Here is the FT view.

The Bacon NAMA report is here.

3 replies on “FT on NAMA”

Bacon report now here: http://www.ntma.ie/Publications/2009/NAMAsummary.pdf

“3. As regards their property loan portfolios the six guaranteed credit institutions face cumulative economic impairment on their land and development loan exposures and associated property investment loans of around €XBn [Figure deleted. Market sensitive]”

So the Government have an estimate of the value of the banks’ loan impairments but they are not telling us what it is because it is ‘market sensitive’? Presumably if the impairment figure was not *too* bad they would be broadcasting it from the roof tops? One could only conclude that the figure is worse than generally supposed within the market and that additional private equity capital is still going to stay the hell away from Irish banks.

Correct link for NAMA summary is http://ntma.ie/Publications/2009/NAMAsummary.pdf

Is this not essentially a loan of the difference between the value of the resources the bank needs and the value of the resources the bank actually has? With an indeterminate term and an indeterminate interest rate? And is this not what is known as an offer that cannot be refused?

Are these terms not more like something you would see in a mob movie rather than in a modern commercial marketplace? Is this really better than nationalization? And to state the obvious, Irish banks need credit like an AA meeting needs a Guinness rep.

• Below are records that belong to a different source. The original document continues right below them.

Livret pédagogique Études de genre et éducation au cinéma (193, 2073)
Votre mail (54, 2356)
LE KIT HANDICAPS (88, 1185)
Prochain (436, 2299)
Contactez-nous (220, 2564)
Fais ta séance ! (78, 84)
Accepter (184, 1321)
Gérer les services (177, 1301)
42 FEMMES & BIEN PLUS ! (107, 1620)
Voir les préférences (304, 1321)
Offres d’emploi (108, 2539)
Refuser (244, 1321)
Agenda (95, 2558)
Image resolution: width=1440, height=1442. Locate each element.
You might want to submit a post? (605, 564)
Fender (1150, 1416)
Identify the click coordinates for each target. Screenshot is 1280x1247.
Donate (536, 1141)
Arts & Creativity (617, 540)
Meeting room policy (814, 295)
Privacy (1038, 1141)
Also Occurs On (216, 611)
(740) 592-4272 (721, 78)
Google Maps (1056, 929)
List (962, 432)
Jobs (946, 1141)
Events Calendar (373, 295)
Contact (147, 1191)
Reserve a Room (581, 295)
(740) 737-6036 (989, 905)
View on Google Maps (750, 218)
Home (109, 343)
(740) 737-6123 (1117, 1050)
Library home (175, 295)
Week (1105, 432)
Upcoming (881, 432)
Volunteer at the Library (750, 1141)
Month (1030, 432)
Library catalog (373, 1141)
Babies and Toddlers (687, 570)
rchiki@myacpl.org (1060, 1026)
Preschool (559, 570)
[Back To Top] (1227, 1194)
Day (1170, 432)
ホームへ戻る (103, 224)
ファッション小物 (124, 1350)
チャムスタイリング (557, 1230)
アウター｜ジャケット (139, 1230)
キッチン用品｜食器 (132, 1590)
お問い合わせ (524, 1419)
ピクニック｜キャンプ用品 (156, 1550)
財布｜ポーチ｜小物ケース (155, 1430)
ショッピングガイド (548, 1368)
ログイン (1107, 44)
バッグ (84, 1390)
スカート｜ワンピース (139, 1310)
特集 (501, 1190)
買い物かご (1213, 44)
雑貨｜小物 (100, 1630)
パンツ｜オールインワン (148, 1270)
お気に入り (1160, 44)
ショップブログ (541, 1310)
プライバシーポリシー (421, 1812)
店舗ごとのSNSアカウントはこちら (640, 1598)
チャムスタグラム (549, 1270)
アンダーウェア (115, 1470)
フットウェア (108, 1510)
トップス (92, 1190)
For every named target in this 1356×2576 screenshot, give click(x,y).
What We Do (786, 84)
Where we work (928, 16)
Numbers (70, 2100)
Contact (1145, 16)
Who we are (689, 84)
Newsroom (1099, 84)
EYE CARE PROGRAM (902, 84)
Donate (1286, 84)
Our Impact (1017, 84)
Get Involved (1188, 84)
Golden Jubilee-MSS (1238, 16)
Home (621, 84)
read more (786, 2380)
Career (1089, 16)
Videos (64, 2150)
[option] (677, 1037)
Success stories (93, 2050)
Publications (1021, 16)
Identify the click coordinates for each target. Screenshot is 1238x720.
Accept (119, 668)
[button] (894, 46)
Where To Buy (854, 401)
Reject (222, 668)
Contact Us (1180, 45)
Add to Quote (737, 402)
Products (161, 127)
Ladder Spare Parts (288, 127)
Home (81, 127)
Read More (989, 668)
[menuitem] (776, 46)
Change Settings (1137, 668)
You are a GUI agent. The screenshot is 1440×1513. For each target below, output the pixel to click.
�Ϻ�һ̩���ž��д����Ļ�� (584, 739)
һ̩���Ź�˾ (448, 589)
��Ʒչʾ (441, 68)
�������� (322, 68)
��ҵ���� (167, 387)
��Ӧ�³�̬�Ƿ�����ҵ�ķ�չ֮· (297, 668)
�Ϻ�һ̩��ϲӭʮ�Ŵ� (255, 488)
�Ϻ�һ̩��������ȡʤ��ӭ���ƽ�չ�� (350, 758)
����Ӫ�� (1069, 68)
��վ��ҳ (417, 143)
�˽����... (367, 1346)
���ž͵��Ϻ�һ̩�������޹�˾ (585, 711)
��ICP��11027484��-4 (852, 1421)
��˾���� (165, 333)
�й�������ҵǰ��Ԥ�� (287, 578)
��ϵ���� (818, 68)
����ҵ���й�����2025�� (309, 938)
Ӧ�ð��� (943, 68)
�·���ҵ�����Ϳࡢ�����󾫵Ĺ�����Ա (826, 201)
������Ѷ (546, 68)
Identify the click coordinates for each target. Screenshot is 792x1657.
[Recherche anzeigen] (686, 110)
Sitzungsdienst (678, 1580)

I can’t see how international institutions could have confidence in or advance funds to a bank that has got itself into this sort of situation. All commercial lines of credit are going to become very tight once the guarantee expires.

Bacon makes a fundamental (and in my view, wrong) assumption – that the Irish banking industry can go back to the way things were, that the banks will go back to making chunky profits, and a reasonable levy can pay for the clean-up of the great crisis of 2008.

There is a high probability that this won’t work.

There are fundamental changes happening in the European and international banking market, quite aside from the current turmoil. For example SEPA, which effectively abolishes local clearing and the need to have a bank account in every country where you do business; electronic money systems which reduce the need for paper and metal cash; the development of networks of financial advisors who can play the ‘soft’ role of the high-street bank; the development of a European-level regulatory regime (the Commission seems to be making it clear that it is not planning on a US-style country-by-country regime).

There is a high probability that before 2014, the structure of the international banking industry will be completely different. It may also turn out to be a far less profitable business, with greater competition and lower margins.

With all this going on, I wonder whether these banks will ever be in any position to actually pay the levy? Will the equity actually be worth anything significant at all? Bacon’s scheme requires the answer to both these questions to be ‘yes’. In reality, the answer to both questions is likely to be ‘no’.

Indeed, the levy is likely to deter parties who might take over the Irish banks if they didn’t have this hanging overhead. We will eventually have to call in consultants to explain to us how to dismantle our dodgy NAMA loan scheme, in order to facilitate a sale of the shells of the banks.

It will be significantly legally harder to dismantle the levy to allow a sale than it would be to sell a nationalize a bank (because you would have to remove the levy from all banks at the same time, not just the one that is being sold.)